Quishing: la nuova truffa digitale che passa inosservata

I codici QR sono diventati parte della nostra vita quotidiana. Li troviamo ovunque: al ristorante per leggere il menù, alla fermata dell’autobus per controllare gli orari, persino sulle bollette per pagare in un clic. Sono comodi, veloci e—apparentemente—sicuri.

Ma ecco il punto: non sempre lo sono.

Negli ultimi mesi, una nuova forma di truffa informatica sta prendendo piede in tutta Europa: si chiama quishing, un gioco di parole tra “QR code” e “phishing”, ed è tanto semplice quanto pericoloso.

Cos’è il quishing?

In pratica, si tratta di una truffa che sfrutta i codici QR per portare le vittime su siti web malevoli. E il meccanismo è subdolo: il QR non mostra l’indirizzo web che nasconde. Tu lo inquadri con il cellulare, il telefono apre automaticamente un link… e il gioco è fatto.

Il sito può sembrare del tutto legittimo. Magari è la copia perfetta della tua banca, o della piattaforma di pagamento del Comune. Ti chiede i dati della carta, o le credenziali d’accesso. Tu li inserisci, convinto che sia tutto regolare. E invece, hai appena consegnato le chiavi di casa al ladro.

Un problema in crescita

A Milano, nel novembre 2023, alcuni automobilisti hanno trovato sul parabrezza un foglio stampato con il logo del Comune e una falsa multa da 25 euro. In basso, un QR code per effettuare il pagamento “in modo rapido”.

Tutto sembrava regolare: grafica ufficiale, linguaggio istituzionale, importo credibile. Peccato che si trattasse di una truffa. Il QR code reindirizzava a un sito fake, creato apposta per sottrarre dati e denaro. La Polizia Locale ha confermato che il Comune non lascia più sanzioni cartacee sulle auto e ha invitato i cittadini a fare attenzione.

E non si è trattato di un caso isolato. A Verona, nel marzo 2025, sono stati segnalati adesivi con falsi QR code appiccicati ai parchimetri pubblici. Anche lì, l’obiettivo era lo stesso: convincere l’utente a pagare tramite un sistema fraudolento, fuori dai canali ufficiali.

Ma com’è possibile cadere in trappola?

La verità è che i QR code godono di un’aura di affidabilità. Sono visualmente “neutri”, spesso associati a processi istituzionali o moderni. E poi c’è la fretta. Siamo abituati a cliccare senza pensarci troppo. E i truffatori lo sanno benissimo.

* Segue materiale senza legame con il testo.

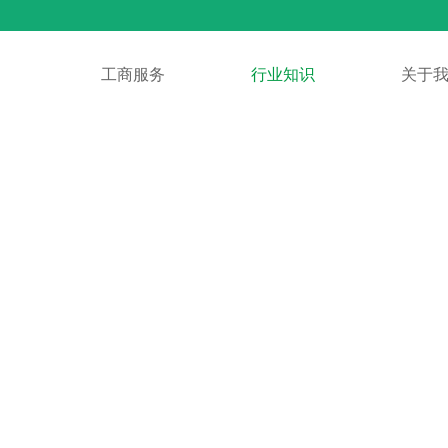
页
工商服务
工商服务
行业知识
行业知识
关于
关于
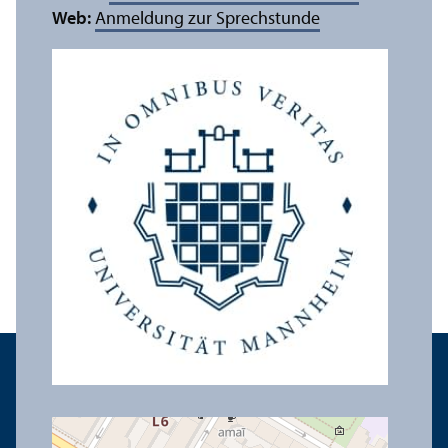
Web:
Anmeldung zur Sprechstunde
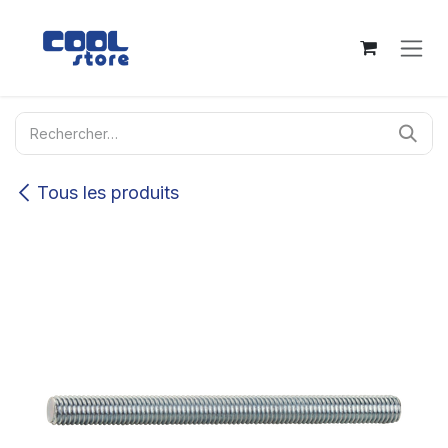
Se rendre au contenu
Tous les produits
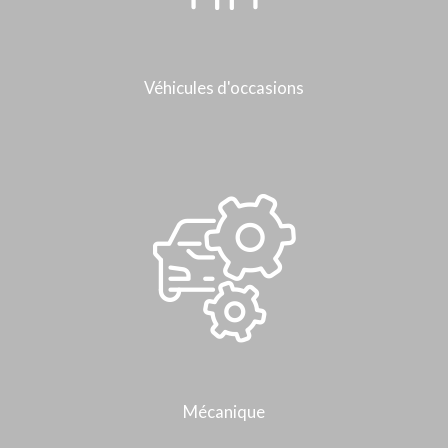
Véhicules d'occasions
Mécanique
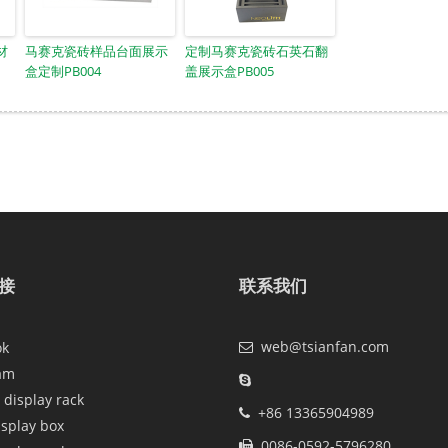
材
马赛克瓷砖样品台面展示
定制马赛克瓷砖石英石翻
盒定制PB004
盖展示盒PB005
接
联系我们
web@tsianfan.com
ok
am
 display rack
+86 13365904989
isplay box
0086-0592-5796280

In più, molti antivirus e filtri antiphishing non sono ancora ottimizzati per analizzare i contenuti dietro un codice QR. In altre parole: mentre un link sospetto in un’email può essere intercettato, un codice QR… no. Passa sotto il radar.

Cosa possiamo fare per difenderci?

La buona notizia è che bastano alcune semplici precauzioni per evitare brutte sorprese. Ecco le principali:

  • Controlla il contesto: un QR stampato su un foglio volante, attaccato con il nastro adesivo sopra a un cartello ufficiale? Meglio lasciar perdere.
  • Osserva la URL prima di cliccare: molti smartphone mostrano l’indirizzo prima di aprirlo. Se l’URL ti sembra strano, o non è “https”, annulla subito.
  • Usa app ufficiali: se devi fare un pagamento o accedere a un servizio pubblico, fallo attraverso l’app ufficiale, non tramite QR ricevuti via email o trovati per strada.
  • Pensa due volte: nessun ente ti chiederà mai di inserire PIN, credenziali bancarie o dati personali sensibili tramite un QR improvvisato.

E non è solo questione di tecnologia

La verità è che, come in ogni truffa, il punto debole non è mai il sistema. Siamo noi. O meglio: la nostra distrazione, la nostra fiducia, la voglia di sbrigarsi in fretta.

E allora, non basta più una password sicura o un antivirus aggiornato. Servono pratiche quotidiane di igiene informatica, mirate a proteggere i dati, i dispositivi e le identità digitali. Un’abitudine a fermarsi un attimo, fare una verifica in più, ragionare prima di cliccare. Anche quando sembra tutto normale. Soprattutto quando sembra tutto normale.

Il quishing è solo l’ultima frontiera di un fenomeno molto più ampio: l’evoluzione costante delle truffe digitali. I criminali informatici si adattano, cambiano forma, e cercano sempre nuove strade per arrivare a noi.

Sta a noi—cittadini, utenti, lavoratori digitali—rispondere con attenzione, consapevolezza e un pizzico di sano sospetto. Perché a volte, proteggersi, comincia da una semplice domanda: “Mi fido davvero di quel codice?”